Middleware in @warlock.js/ai is the pipeline that wraps an agent run. It exists for cross-cutting concerns — budgeting, content guardrails, caching, observability — that don’t belong in any one tool or system prompt.

This page is the mental model. For the API surface and authoring guide see Attach middleware.

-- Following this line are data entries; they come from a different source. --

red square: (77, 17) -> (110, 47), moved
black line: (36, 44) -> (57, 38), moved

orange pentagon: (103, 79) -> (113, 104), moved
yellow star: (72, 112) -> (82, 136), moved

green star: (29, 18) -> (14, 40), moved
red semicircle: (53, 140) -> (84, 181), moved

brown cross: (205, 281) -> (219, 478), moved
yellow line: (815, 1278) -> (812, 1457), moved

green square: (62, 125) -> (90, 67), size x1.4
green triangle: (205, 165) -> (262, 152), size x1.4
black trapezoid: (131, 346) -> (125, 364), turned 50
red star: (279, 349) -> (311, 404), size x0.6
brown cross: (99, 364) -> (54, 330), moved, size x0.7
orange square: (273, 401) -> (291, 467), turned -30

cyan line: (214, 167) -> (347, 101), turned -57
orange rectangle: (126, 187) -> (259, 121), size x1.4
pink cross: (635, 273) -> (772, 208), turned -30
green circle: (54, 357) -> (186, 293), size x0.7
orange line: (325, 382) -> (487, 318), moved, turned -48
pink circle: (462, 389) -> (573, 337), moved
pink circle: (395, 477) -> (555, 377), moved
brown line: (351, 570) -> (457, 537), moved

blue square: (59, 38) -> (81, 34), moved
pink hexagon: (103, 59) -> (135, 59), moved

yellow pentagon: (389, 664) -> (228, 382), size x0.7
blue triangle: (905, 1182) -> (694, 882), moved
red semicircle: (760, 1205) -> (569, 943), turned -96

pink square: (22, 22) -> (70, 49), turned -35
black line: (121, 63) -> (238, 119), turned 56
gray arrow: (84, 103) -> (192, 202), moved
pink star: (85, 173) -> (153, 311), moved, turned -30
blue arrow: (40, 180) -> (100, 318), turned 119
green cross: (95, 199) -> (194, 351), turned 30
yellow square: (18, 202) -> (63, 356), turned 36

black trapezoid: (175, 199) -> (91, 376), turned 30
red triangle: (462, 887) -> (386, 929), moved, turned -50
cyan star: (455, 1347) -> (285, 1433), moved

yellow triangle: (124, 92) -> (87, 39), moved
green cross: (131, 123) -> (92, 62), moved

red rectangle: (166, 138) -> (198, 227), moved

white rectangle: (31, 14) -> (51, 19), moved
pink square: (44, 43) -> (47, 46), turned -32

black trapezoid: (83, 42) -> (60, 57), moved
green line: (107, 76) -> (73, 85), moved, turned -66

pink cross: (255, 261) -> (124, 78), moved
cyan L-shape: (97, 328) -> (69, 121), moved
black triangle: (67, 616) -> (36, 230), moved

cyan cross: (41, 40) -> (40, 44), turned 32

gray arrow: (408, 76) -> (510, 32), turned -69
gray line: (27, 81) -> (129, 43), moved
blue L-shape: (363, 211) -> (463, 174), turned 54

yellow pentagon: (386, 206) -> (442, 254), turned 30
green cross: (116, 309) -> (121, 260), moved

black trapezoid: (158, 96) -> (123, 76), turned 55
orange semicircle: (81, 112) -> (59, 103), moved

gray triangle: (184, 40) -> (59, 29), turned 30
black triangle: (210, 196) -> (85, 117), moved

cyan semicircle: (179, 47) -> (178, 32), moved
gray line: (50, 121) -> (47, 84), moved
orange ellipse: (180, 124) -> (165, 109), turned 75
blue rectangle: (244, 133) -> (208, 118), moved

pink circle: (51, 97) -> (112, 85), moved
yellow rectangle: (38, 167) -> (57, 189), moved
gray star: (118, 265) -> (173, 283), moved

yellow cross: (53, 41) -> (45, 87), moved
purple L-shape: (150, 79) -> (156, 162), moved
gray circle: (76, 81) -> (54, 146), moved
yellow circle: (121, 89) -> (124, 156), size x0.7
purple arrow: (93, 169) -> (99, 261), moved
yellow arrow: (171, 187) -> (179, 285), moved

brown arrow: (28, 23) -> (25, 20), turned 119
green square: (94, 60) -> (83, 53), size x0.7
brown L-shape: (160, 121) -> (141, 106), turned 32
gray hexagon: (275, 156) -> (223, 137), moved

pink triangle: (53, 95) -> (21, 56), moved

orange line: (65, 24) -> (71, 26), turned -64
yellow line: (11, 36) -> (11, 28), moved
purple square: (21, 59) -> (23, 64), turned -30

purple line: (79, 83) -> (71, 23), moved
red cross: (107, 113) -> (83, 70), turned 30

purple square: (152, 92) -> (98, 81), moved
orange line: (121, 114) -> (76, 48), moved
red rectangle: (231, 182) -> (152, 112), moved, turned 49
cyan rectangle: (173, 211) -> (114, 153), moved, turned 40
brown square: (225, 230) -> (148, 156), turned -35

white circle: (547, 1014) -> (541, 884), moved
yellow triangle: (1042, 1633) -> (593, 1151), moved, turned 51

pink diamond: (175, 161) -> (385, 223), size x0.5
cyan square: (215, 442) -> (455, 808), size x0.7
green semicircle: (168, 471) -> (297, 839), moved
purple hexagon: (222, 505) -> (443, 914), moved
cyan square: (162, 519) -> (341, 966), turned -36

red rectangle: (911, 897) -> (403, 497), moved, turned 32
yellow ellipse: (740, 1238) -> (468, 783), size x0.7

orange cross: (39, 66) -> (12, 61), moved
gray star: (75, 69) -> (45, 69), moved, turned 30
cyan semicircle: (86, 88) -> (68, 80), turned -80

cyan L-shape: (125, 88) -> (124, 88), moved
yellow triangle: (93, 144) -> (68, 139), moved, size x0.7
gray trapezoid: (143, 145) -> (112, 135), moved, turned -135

One middleware is one object. It can hook into any subset of three levels:

const myMiddleware: AgentMiddleware = {
name: "my-mw",
execute: { before(ctx) {...}, after(ctx, result) {...}, onError(ctx, error) {...} },
trip: { before(ctx) {...}, after(ctx, response) {...}, onError(ctx, error) {...} },
tool: { before(ctx) {...}, after(ctx, result) {...}, onError(ctx, error) {...} },
};
  • execute — wraps the whole run. Fires once per agent.execute() call.
  • trip — wraps each LLM round-trip. Fires once per trip (1..N per execute).
  • tool — wraps each tool dispatch. Fires once per tool call.

Hooks run in the obvious order: before outermost, after innermost-up, onError only when something throws.

Each hook can:

  • Observe — read context, write metrics. Most middleware lives here.
  • Transform — mutate ctx.state for downstream middleware to read.
  • Short-circuit — return a synthetic result from before to skip the real work. Semantic cache uses this to serve cached responses without hitting the model.
  • Reject — throw a typed AIError subclass. Budget and guardrail use this.
  • Recover — return a value from onError to suppress the error.

Cumulative token / USD cap across all trips of one execution.

ai.middleware.budget({
maxTokens: 50_000,
maxCostUSD: 0.5,
onExceeded: "abort", // or "warn"
});

Breach surfaces BudgetExceededError with unit, limit, actual. Warn mode logs and continues — useful for measuring before enforcing.

Pre / post content checks.

ai.middleware.guardrail({
inputCheck: async (text) => text.match(/\bSSN\b/) ? { ok: false, reason: "pii" } : { ok: true },
outputCheck: async (text) => text.length > 10_000 ? { ok: false, reason: "too-long" } : { ok: true },
});

Rejection surfaces GuardrailViolationError with phase: "input" | "output". Output checks fire BEFORE tool dispatch — a rejected response means the tools it requested never run.

Two-tier cache — exact-match first, then vector similarity.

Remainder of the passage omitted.